[Affaire Bilie By Nze] EPG annonce une batterie d’actions pour dénoncer la situation de leur leader maintenu à « sans famille»

En réponse au rejet des demandes de mise en liberté provisoire par la Chambre d’accusation gabonaise, le parti Ensemble pour le Gabon (EPG) a annoncé, lors d’un point de presse tenu le 20 mai 2026, une offensive diplomatique et judiciaire d’envergure internationale pour dénoncer ce qu’il qualifie de détention arbitraire à caractère politique.

C’est la voix posée mais déterminée d’Aimé Mapangou, Secrétaire Général d’Ensemble pour le Gabon, qui a égrené, devant une assistance attentive, le calendrier des prochaines batailles que le parti entend mener sur la scène régionale et internationale. En ligne de mire : la libération de son président, Alain-Claude Bilie-By-Nze, écroué à la prison centrale de Libreville.

Le déclencheur de cette mobilisation accélérée est sans équivoque. Le 15 mai 2026, la Chambre d’accusation a balayé d’un revers de main les deux appels introduits par la Défense — celui contestant le mandat de dépôt et celui sollicitant une mise en liberté provisoire.

Une décision prononcée en dépit des irrégularités procédurales abondamment documentées par les conseils de l’accusé, et notifiée non pas au tribunal de Libreville comme initialement prévu, mais directement dans les murs de la prison centrale — un choix logistique que l’EPG juge symptomatique de l’opacité qui enveloppe ce dossier depuis son commencement.

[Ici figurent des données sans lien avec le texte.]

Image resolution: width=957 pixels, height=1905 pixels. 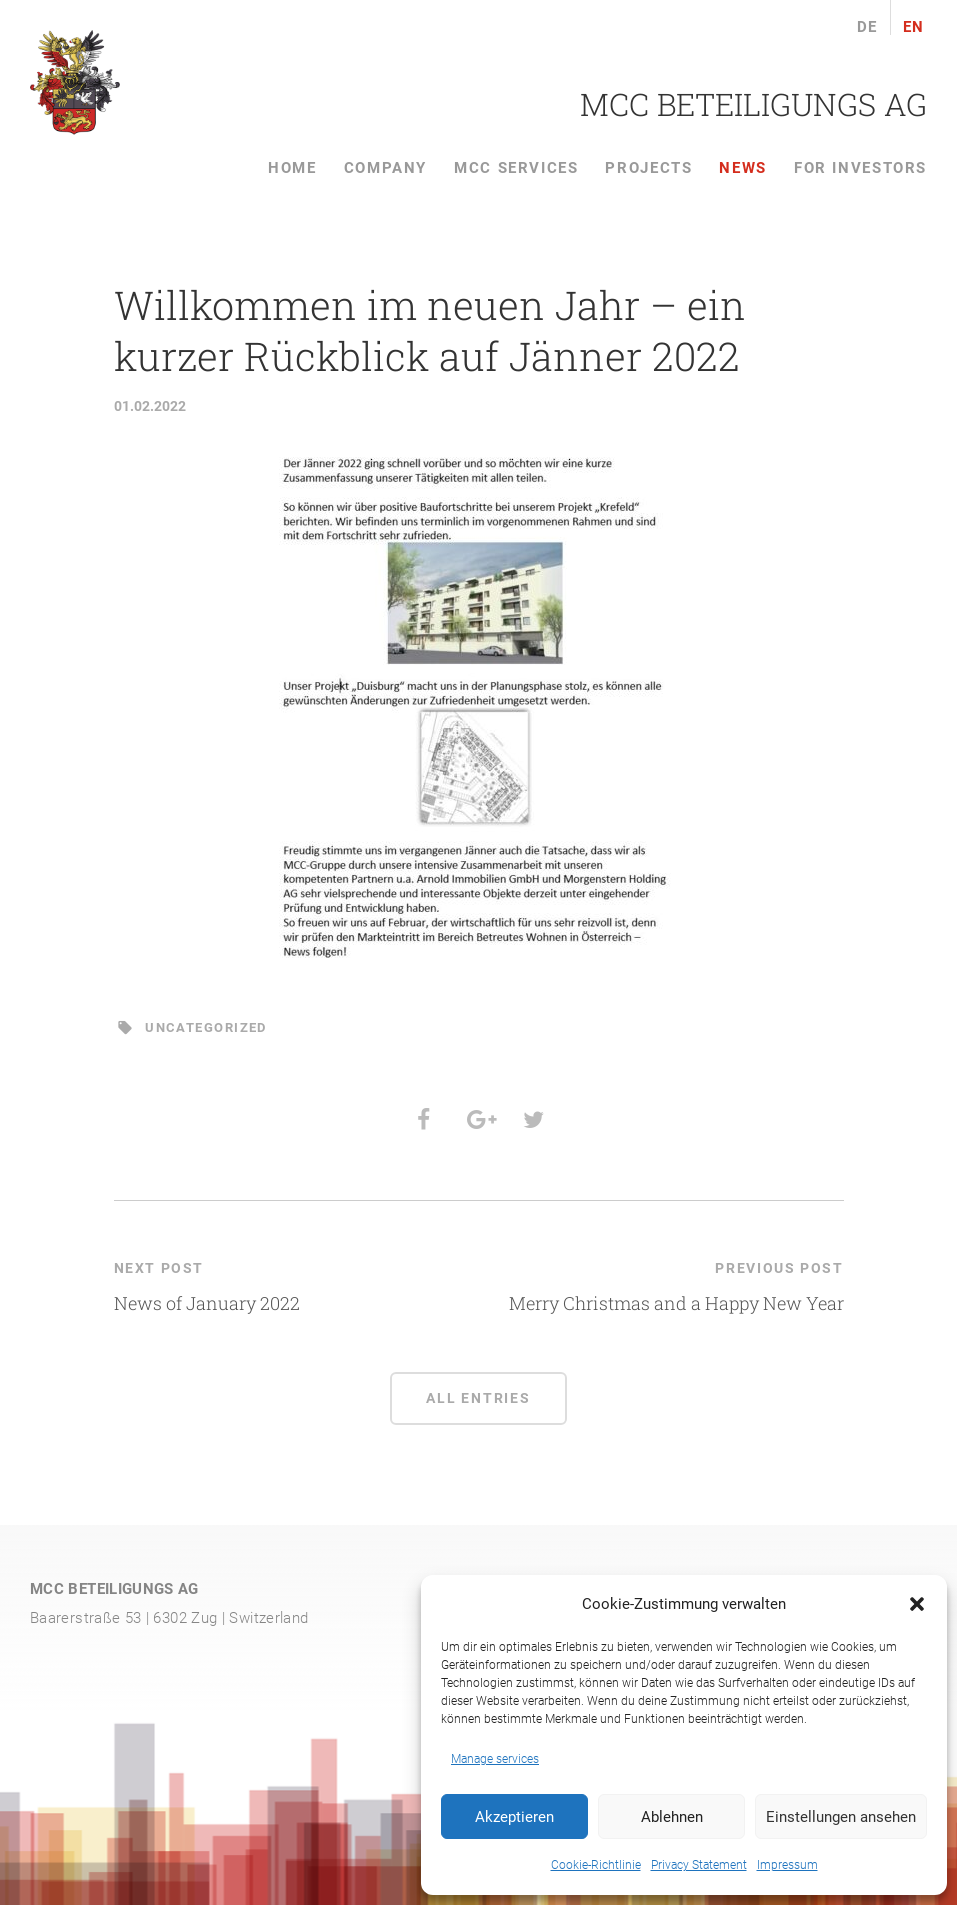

Une contre-offensive sur trois fronts

Face à ce qu’il perçoit comme un verrouillage systématique de la justice gabonaise, EPG a engagé un cabinet d’avocats internationaux, qui œuvrera en tandem avec les conseils nationaux, pour saisir les mécanismes régionaux et onusiens de protection des droits humains. L’objectif affiché est triple : établir formellement les violations des droits fondamentaux, contrecarrer le narratif officiel qui s’échine à présenter cette affaire comme un simple litige privé entre particuliers, et alerter la communauté internationale sur ce que le parti décrit comme une dérive autoritaire structurelle au Gabon.

Le calendrier des actions

Samedi 23 mai 2026 — Paris : une marche de protestation s’élancera du Trocadéro en direction de l’ambassade du Gabon, pour dénoncer les dérives autoritaires, les incarcérations arbitraires et l’appauvrissement croissant des populations gabonaises. Le vendredi 29 mai 2026, à New York (USA), un sitting solennel sera organisé devant le siège des Nations Unies, ponctué de la remise officielle d’un mémorandum aux instances compétentes. Et le samedi 6 juin 2026 à Rennes, une conférence-débat sera consacrée à l’état des libertés politiques et judiciaires au Gabon. D’autres initiatives — prises de parole dans les médias internationaux, démarches auprès des chancelleries étrangères, interpellations de parlementaires européens seraient en cours de finalisation, précise le Secrétaire Général Aimé Mapangou.

Une affaire jugée «politique», pas un litige ordinaire

EPG martèle avec constance que la détention d’Alain-Claude Bilie-By-Nze ne saurait être réduite à un contentieux banal entre citoyens. L’implication alléguée des services de renseignement dès les premières heures de l’interpellation, la célérité sélective de certaines décisions judiciaires, conjuguées au contexte de répression politique qui prévaut depuis le putsch militaire d’août 2023, confèrent à cette affaire une dimension éminemment politique que le parti refuse de voir étouffée.

« Ni les intimidations, ni les arrestations arbitraires, ni les pressions judiciaires, ni la peur ne feront taire les Gabonais attachés à la justice, à l’État de droit et aux libertés fondamentales », a martelé le Secrétaire Général, Aimé Mapangou, en guise de conclusion. Une déclaration qui sonne moins comme un discours de circonstance que comme un serment de longue lutte.